Re: byteorder mess

Linus Torvalds (torvalds@transmeta.com)
Fri, 5 Dec 1997 11:14:52 -0800 (PST)


On 5 Dec 1997, Jes Sorensen wrote:
>
> This will work on little endian boxes, but it breaks on big endian.
> Example, with the new patch we get from
> linux/include/linux/byteorder_big_endian.h:
>
> #define __cpu_to_be32(x) ((__u32)(x))
>
> In linux/include/linux/byteorder_generic.h this is used for htonl():
>
> #define ___htonl(x) __cpu_to_be32(x)
> #define ___htons(x) __cpu_to_be16(x)
> #define ___ntohl(x) __be32_to_cpu(x)
> #define ___ntohs(x) __be16_to_cpu(x)
>
> #define htonl(x) ((unsigned long)___htonl(x))
>
> Which will simply turn into `x'. This will break libc if you build it
> against these headers!

Why? ((unsigned long)(__u32)(x)) is the _correct_ answer on a big-endian
machine. How could that break libc?

If libc internally tries to do the htonl() functions and the above breaks
the function declaration, then libc is _wrong_.

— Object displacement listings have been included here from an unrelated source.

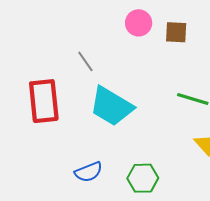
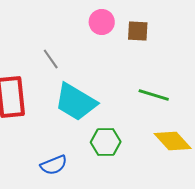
green hexagon: (143, 178) -> (106, 142), moved

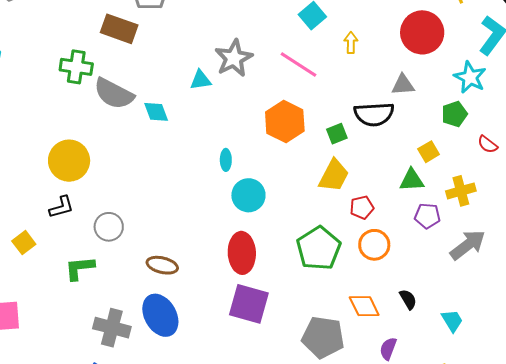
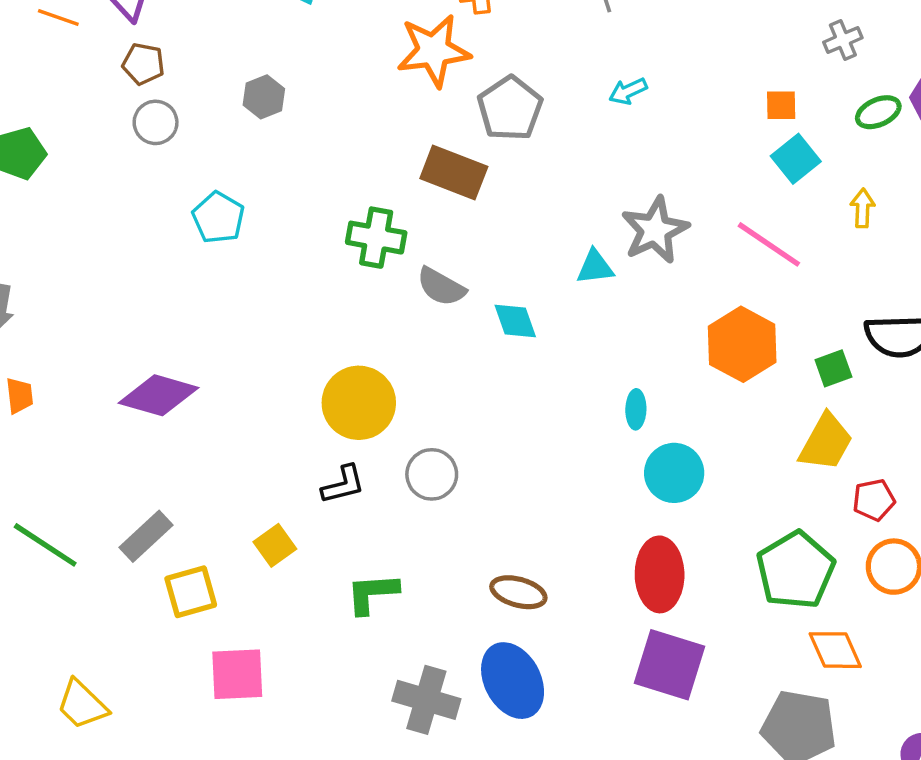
gray semicircle: (114, 94) -> (441, 287), size x0.7
gray circle: (109, 227) -> (432, 474), moved
orange diamond: (364, 306) -> (835, 650), moved

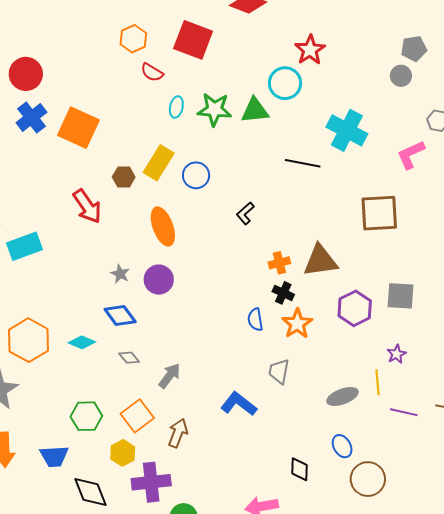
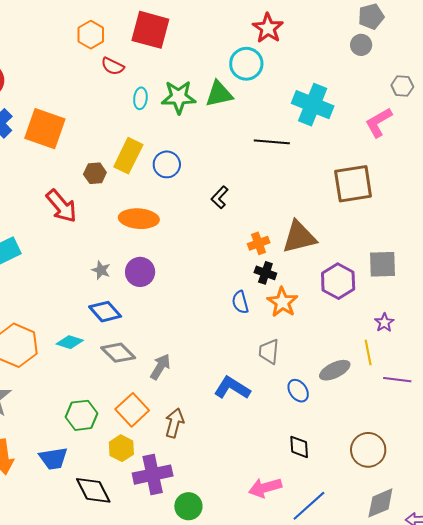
orange ellipse: (163, 226) -> (139, 219), turned -60
gray diamond: (129, 358) -> (118, 353), size x1.6
blue ellipse: (342, 446) -> (298, 391), moved

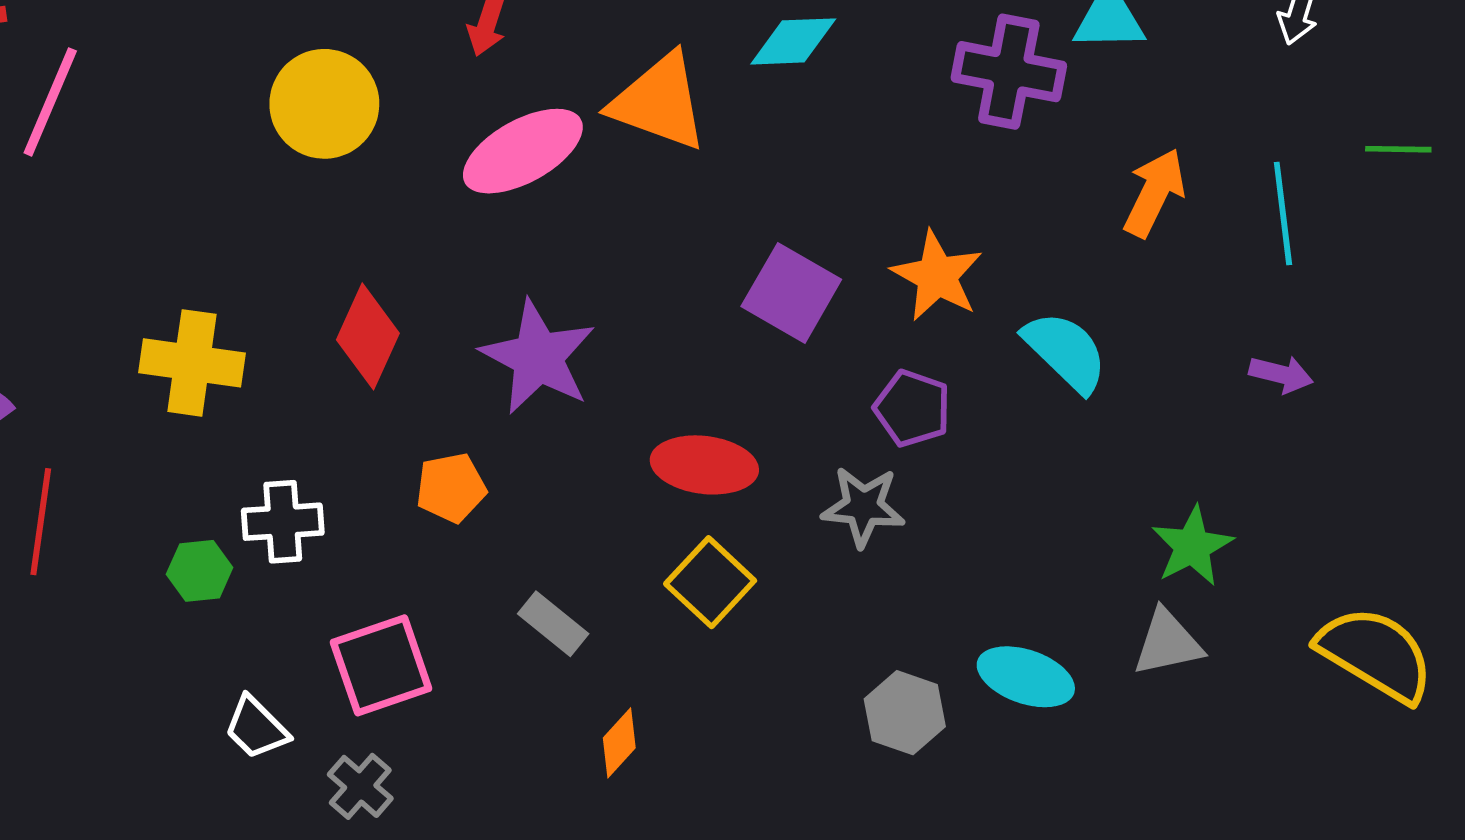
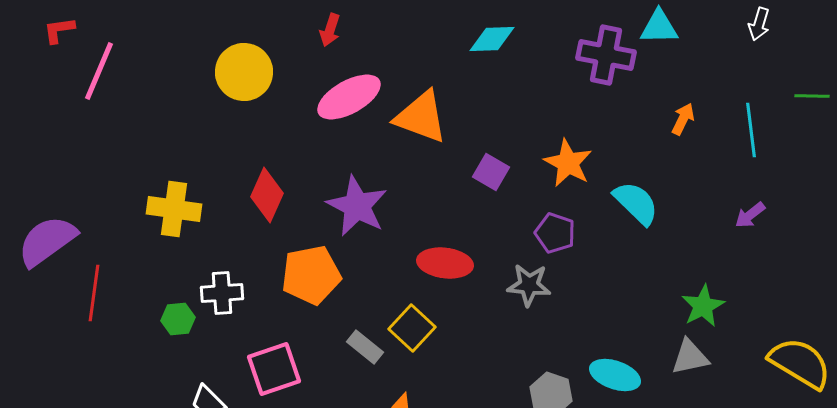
orange triangle: (659, 102) -> (421, 117), moved
orange arrow: (1154, 193) -> (683, 119), size x0.7
purple square: (791, 293) -> (491, 172), size x0.7
purple arrow: (1281, 374) -> (750, 215), turned 128
orange pentagon: (451, 488) -> (311, 275), size x1.6
yellow square: (710, 582) -> (412, 328), moved

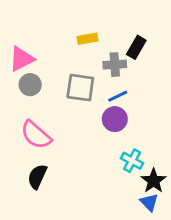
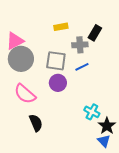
gray circle: (30, 85) -> (21, 59), size x1.6
purple circle: (115, 119) -> (58, 83), moved
black semicircle: (37, 176) -> (36, 123), moved, turned 132

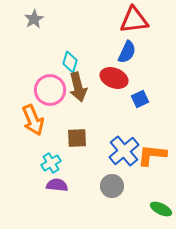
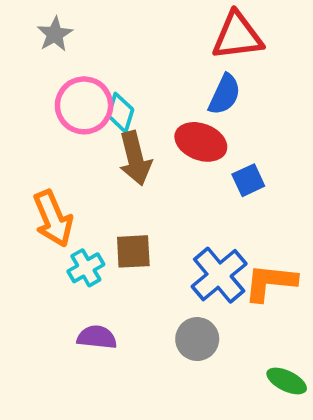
pink circle: (50, 90) -> (84, 105), moved
cyan cross: (51, 163) -> (86, 268), moved

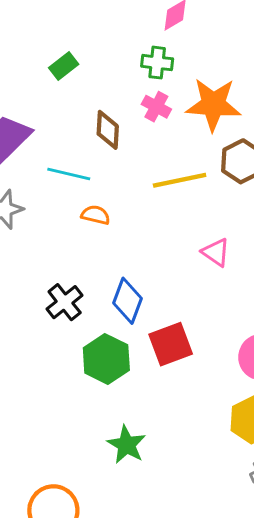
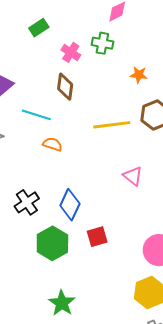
green rectangle: (64, 66) -> (39, 28), moved
orange star: (213, 104) -> (139, 75), size x0.5
pink cross: (156, 107) -> (71, 52), moved
red square: (171, 344) -> (97, 237), size x0.7

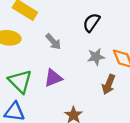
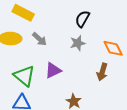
gray arrow: (53, 42) -> (39, 39), moved
gray star: (96, 57) -> (78, 43), moved

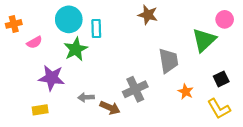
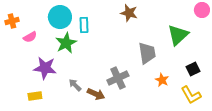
pink circle: (225, 19) -> (202, 10), moved
gray arrow: (86, 97) -> (75, 85), turned 48

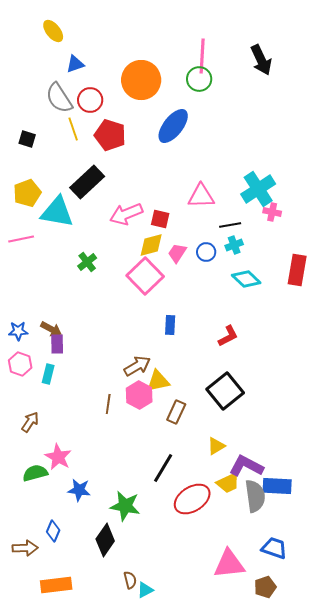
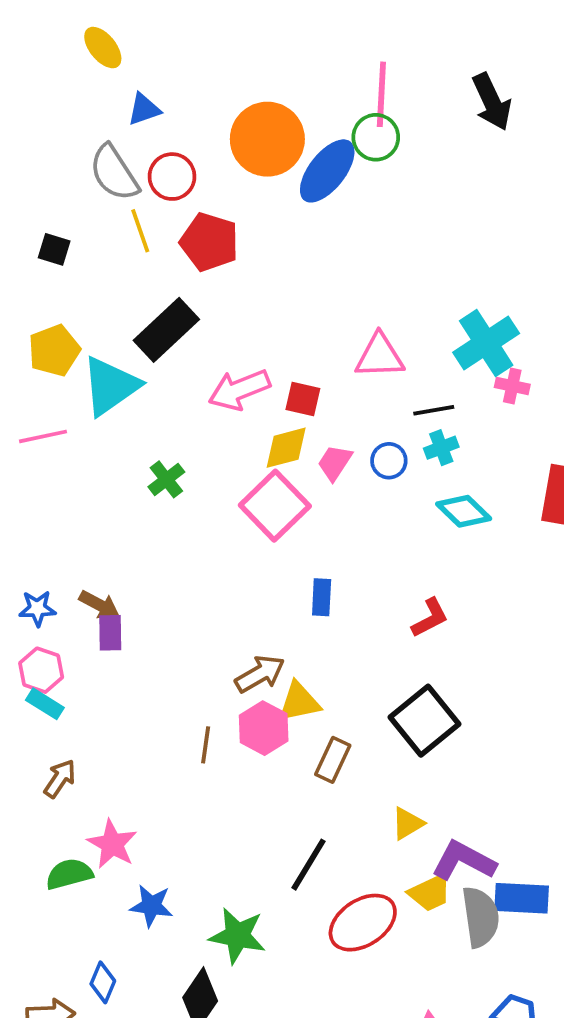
blue ellipse: (173, 126) -> (327, 171), moved
cyan triangle: (57, 212) -> (110, 386), turned -45
cyan rectangle: (48, 374) -> (45, 704), moved, turned -72

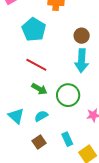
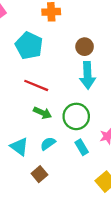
cyan rectangle: (67, 139) -> (82, 147), moved
brown square: (39, 142) -> (39, 174), moved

As mentioned earlier, htonl() has traditionally always been just the
identity macro on big-endian systems, so if libc can't handle it then libc
is broken pretty much by definition. But this should be easy to fix: when
libc wants to actually implement the functions internally, just add a

#undef htonl
#undef ntohl
...

to that particular file before doing the function defines.

I know libc does the above for other things like this (again, this is
"standard practice" for implementing functions that are hidden by defines:
it's commonly used for stdio etc where some things can be #defines but
also require to be available as functions), so I'm surprised if it is
indeed missing the #undef's for this particular case.